**Exercise brief**
Below are the records. Gather each line that holds "button".

^^^^

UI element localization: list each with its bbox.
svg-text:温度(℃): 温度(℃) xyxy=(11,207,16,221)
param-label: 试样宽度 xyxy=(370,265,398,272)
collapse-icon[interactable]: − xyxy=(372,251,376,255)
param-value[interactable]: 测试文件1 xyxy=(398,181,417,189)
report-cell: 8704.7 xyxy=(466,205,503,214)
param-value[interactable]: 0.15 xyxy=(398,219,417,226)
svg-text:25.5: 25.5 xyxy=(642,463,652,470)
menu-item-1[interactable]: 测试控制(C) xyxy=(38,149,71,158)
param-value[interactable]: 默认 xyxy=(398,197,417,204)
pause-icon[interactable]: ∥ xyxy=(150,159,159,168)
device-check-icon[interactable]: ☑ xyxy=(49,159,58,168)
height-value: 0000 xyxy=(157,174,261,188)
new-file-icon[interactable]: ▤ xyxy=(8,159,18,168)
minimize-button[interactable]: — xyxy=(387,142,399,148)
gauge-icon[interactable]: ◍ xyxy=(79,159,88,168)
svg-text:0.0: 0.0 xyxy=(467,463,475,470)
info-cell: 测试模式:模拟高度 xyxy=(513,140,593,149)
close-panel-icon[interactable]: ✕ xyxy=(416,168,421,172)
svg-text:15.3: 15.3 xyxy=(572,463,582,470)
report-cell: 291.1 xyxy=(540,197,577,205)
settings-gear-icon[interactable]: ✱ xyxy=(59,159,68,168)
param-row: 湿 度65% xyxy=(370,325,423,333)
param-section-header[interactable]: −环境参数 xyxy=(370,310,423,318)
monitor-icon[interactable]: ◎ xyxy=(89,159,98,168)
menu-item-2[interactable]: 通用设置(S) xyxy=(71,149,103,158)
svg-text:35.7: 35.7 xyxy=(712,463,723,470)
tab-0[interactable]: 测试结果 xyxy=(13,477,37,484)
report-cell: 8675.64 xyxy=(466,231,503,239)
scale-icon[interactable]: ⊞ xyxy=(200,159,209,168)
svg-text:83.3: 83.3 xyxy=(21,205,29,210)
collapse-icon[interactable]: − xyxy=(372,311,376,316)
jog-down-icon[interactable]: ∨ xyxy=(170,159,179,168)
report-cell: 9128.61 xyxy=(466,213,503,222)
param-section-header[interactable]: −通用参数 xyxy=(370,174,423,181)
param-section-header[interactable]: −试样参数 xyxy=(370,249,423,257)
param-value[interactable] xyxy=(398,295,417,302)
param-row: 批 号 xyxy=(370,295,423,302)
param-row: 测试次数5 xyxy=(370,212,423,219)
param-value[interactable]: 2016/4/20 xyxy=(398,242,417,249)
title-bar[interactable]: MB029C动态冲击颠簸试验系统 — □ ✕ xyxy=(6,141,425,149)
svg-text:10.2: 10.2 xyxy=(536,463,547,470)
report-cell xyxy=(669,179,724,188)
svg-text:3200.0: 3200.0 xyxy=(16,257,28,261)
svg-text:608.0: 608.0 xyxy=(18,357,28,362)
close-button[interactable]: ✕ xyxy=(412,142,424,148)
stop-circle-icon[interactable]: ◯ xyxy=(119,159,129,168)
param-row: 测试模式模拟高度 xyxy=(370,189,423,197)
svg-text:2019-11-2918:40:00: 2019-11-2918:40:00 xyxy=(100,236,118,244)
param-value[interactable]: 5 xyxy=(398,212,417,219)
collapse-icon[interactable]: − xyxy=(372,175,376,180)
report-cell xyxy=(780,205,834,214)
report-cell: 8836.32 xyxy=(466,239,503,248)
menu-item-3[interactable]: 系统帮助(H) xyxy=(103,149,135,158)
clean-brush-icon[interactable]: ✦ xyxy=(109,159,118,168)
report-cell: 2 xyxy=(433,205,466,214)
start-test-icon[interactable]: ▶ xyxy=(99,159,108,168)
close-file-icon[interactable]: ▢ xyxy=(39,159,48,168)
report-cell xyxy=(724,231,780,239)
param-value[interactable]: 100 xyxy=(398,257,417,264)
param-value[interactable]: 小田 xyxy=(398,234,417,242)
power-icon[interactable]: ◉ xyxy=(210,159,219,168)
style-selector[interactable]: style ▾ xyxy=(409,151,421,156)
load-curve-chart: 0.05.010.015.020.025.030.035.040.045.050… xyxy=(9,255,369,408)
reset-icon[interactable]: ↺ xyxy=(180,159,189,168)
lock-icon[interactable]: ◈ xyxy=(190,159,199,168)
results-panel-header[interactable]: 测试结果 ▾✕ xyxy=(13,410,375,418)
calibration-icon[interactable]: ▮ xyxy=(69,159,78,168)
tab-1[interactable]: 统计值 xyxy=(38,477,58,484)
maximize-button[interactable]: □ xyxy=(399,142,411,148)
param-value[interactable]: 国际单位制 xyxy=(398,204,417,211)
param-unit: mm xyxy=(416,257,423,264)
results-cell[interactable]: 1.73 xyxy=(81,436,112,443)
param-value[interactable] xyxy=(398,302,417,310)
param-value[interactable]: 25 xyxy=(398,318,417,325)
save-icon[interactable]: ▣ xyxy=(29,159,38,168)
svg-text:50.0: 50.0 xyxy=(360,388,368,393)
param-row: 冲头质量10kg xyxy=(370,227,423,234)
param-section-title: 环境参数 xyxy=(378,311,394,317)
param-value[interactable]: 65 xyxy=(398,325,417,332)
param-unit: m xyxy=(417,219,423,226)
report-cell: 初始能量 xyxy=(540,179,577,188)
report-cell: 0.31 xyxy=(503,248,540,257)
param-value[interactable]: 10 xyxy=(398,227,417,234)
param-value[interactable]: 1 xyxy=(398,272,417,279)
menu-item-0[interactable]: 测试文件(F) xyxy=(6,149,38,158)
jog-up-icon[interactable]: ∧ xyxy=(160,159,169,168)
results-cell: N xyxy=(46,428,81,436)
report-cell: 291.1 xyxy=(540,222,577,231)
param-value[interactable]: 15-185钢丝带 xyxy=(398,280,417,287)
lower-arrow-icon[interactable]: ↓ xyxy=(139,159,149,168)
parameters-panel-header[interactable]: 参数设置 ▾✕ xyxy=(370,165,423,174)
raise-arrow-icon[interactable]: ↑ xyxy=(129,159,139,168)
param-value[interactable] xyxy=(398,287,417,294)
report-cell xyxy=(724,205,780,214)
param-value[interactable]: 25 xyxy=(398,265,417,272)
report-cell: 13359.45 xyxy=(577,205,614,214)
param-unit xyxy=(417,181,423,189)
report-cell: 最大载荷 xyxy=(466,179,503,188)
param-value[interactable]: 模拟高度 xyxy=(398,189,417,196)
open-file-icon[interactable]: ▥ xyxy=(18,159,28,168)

^^^^

**Result for this task**
minimize-button[interactable]: — xyxy=(387,142,399,148)
close-button[interactable]: ✕ xyxy=(412,142,424,148)
maximize-button[interactable]: □ xyxy=(399,142,411,148)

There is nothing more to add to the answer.